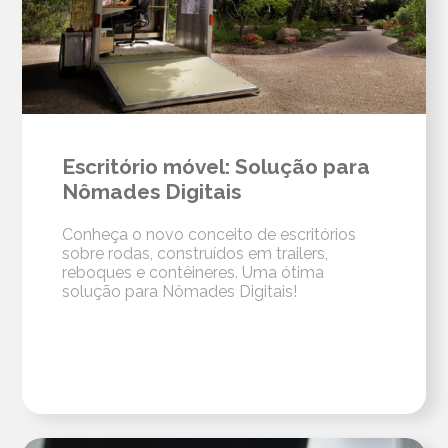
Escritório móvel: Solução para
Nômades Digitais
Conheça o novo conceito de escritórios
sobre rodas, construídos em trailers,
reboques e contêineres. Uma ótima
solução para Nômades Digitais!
::::
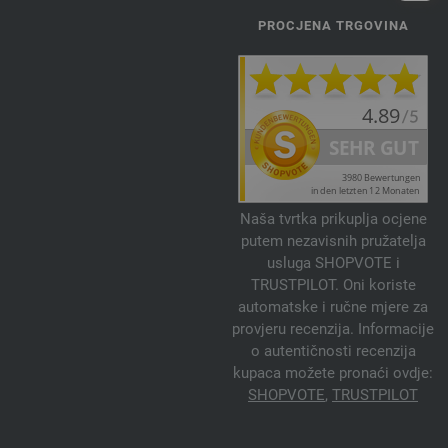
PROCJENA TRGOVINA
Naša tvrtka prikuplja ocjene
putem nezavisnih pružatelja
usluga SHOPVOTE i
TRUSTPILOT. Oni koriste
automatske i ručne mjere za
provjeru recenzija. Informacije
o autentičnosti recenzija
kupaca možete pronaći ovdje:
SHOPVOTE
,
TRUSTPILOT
::::
# [EXERCISE]
What are the lines above, starting at the one with "reboques e contêineres. Uma ótima" and ending at the one with "solução para Nômades Digitais!"? Give them again exactly, and only them.

# [SOLUTION TO THE PROBLEM]
reboques e contêineres. Uma ótima
solução para Nômades Digitais!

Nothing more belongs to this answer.